Saved entries:
↓↓↓

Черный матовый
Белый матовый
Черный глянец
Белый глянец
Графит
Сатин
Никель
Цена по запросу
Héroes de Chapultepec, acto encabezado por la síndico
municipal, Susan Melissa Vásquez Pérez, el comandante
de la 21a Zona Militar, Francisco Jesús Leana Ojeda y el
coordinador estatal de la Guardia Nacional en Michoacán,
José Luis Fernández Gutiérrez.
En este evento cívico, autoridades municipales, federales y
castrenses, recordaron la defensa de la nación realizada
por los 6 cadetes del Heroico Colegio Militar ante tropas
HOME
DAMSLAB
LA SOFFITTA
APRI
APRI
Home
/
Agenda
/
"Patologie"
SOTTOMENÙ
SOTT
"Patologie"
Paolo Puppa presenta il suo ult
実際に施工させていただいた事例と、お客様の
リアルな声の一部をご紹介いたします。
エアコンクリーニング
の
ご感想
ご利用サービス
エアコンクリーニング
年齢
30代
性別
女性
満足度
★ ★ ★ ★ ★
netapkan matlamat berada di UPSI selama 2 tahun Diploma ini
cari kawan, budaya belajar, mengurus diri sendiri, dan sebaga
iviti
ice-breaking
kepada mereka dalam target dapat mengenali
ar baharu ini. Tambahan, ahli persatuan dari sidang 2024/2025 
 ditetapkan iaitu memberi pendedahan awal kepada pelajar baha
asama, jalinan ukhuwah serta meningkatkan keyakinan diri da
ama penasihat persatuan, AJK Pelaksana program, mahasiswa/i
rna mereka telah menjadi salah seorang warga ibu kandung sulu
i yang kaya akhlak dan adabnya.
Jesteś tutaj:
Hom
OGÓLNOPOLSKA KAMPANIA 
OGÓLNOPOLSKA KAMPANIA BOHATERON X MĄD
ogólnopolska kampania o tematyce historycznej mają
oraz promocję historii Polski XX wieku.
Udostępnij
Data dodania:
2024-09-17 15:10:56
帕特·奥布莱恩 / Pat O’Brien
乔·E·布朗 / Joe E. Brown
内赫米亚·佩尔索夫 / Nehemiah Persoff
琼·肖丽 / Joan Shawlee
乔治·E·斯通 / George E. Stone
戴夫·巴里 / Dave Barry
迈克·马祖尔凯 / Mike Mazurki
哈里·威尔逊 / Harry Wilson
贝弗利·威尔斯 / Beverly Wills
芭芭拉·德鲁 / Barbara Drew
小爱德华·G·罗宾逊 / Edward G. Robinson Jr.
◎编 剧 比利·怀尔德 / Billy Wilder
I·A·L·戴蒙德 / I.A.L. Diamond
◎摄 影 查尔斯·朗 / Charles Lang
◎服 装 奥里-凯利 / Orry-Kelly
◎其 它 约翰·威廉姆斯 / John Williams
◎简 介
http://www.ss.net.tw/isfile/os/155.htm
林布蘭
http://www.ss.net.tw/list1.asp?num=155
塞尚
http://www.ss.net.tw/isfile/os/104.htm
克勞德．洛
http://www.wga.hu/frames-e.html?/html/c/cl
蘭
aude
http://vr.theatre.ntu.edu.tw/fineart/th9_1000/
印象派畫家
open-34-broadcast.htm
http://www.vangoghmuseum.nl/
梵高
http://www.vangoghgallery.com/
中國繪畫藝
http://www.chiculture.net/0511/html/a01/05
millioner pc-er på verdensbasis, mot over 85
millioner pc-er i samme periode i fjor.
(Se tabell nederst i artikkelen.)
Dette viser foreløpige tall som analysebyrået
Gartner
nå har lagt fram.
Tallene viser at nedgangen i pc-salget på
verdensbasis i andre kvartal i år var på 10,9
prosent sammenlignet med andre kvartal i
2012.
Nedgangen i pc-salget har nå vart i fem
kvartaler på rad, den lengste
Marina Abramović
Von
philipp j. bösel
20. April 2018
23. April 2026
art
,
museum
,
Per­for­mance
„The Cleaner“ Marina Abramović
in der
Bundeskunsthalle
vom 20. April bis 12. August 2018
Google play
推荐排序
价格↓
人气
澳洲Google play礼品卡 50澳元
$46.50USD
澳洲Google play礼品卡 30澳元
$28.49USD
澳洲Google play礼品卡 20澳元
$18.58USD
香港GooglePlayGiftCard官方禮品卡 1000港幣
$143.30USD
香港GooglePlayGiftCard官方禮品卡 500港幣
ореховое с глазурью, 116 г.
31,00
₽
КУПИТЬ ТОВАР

↑↑↑

Problem description: Return the entries above exactly as they were written.

Result of the exercise:
Черный матовый
Белый матовый
Черный глянец
Белый глянец
Графит
Сатин
Никель
Цена по запросу
Héroes de Chapultepec, acto encabezado por la síndico
municipal, Susan Melissa Vásquez Pérez, el comandante
de la 21a Zona Militar, Francisco Jesús Leana Ojeda y el
coordinador estatal de la Guardia Nacional en Michoacán,
José Luis Fernández Gutiérrez.
En este evento cívico, autoridades municipales, federales y
castrenses, recordaron la defensa de la nación realizada
por los 6 cadetes del Heroico Colegio Militar ante tropas
HOME
DAMSLAB
LA SOFFITTA
APRI
APRI
Home
/
Agenda
/
"Patologie"
SOTTOMENÙ
SOTT
"Patologie"
Paolo Puppa presenta il suo ult
実際に施工させていただいた事例と、お客様の
リアルな声の一部をご紹介いたします。
エアコンクリーニング
の
ご感想
ご利用サービス
エアコンクリーニング
年齢
30代
性別
女性
満足度
★ ★ ★ ★ ★
netapkan matlamat berada di UPSI selama 2 tahun Diploma ini
cari kawan, budaya belajar, mengurus diri sendiri, dan sebaga
iviti
ice-breaking
kepada mereka dalam target dapat mengenali
ar baharu ini. Tambahan, ahli persatuan dari sidang 2024/2025 
 ditetapkan iaitu memberi pendedahan awal kepada pelajar baha
asama, jalinan ukhuwah serta meningkatkan keyakinan diri da
ama penasihat persatuan, AJK Pelaksana program, mahasiswa/i
rna mereka telah menjadi salah seorang warga ibu kandung sulu
i yang kaya akhlak dan adabnya.
Jesteś tutaj:
Hom
OGÓLNOPOLSKA KAMPANIA 
OGÓLNOPOLSKA KAMPANIA BOHATERON X MĄD
ogólnopolska kampania o tematyce historycznej mają
oraz promocję historii Polski XX wieku.
Udostępnij
Data dodania:
2024-09-17 15:10:56
帕特·奥布莱恩 / Pat O’Brien
乔·E·布朗 / Joe E. Brown
内赫米亚·佩尔索夫 / Nehemiah Persoff
琼·肖丽 / Joan Shawlee
乔治·E·斯通 / George E. Stone
戴夫·巴里 / Dave Barry
迈克·马祖尔凯 / Mike Mazurki
哈里·威尔逊 / Harry Wilson
贝弗利·威尔斯 / Beverly Wills
芭芭拉·德鲁 / Barbara Drew
小爱德华·G·罗宾逊 / Edward G. Robinson Jr.
◎编 剧 比利·怀尔德 / Billy Wilder
I·A·L·戴蒙德 / I.A.L. Diamond
◎摄 影 查尔斯·朗 / Charles Lang
◎服 装 奥里-凯利 / Orry-Kelly
◎其 它 约翰·威廉姆斯 / John Williams
◎简 介
http://www.ss.net.tw/isfile/os/155.htm
林布蘭
http://www.ss.net.tw/list1.asp?num=155
塞尚
http://www.ss.net.tw/isfile/os/104.htm
克勞德．洛
http://www.wga.hu/frames-e.html?/html/c/cl
蘭
aude
http://vr.theatre.ntu.edu.tw/fineart/th9_1000/
印象派畫家
open-34-broadcast.htm
http://www.vangoghmuseum.nl/
梵高
http://www.vangoghgallery.com/
中國繪畫藝
http://www.chiculture.net/0511/html/a01/05
millioner pc-er på verdensbasis, mot over 85
millioner pc-er i samme periode i fjor.
(Se tabell nederst i artikkelen.)
Dette viser foreløpige tall som analysebyrået
Gartner
nå har lagt fram.
Tallene viser at nedgangen i pc-salget på
verdensbasis i andre kvartal i år var på 10,9
prosent sammenlignet med andre kvartal i
2012.
Nedgangen i pc-salget har nå vart i fem
kvartaler på rad, den lengste
Marina Abramović
Von
philipp j. bösel
20. April 2018
23. April 2026
art
,
museum
,
Per­for­mance
„The Cleaner“ Marina Abramović
in der
Bundeskunsthalle
vom 20. April bis 12. August 2018
Google play
推荐排序
价格↓
人气
澳洲Google play礼品卡 50澳元
$46.50USD
澳洲Google play礼品卡 30澳元
$28.49USD
澳洲Google play礼品卡 20澳元
$18.58USD
香港GooglePlayGiftCard官方禮品卡 1000港幣
$143.30USD
香港GooglePlayGiftCard官方禮品卡 500港幣
ореховое с глазурью, 116 г.
31,00
₽
КУПИТЬ ТОВАР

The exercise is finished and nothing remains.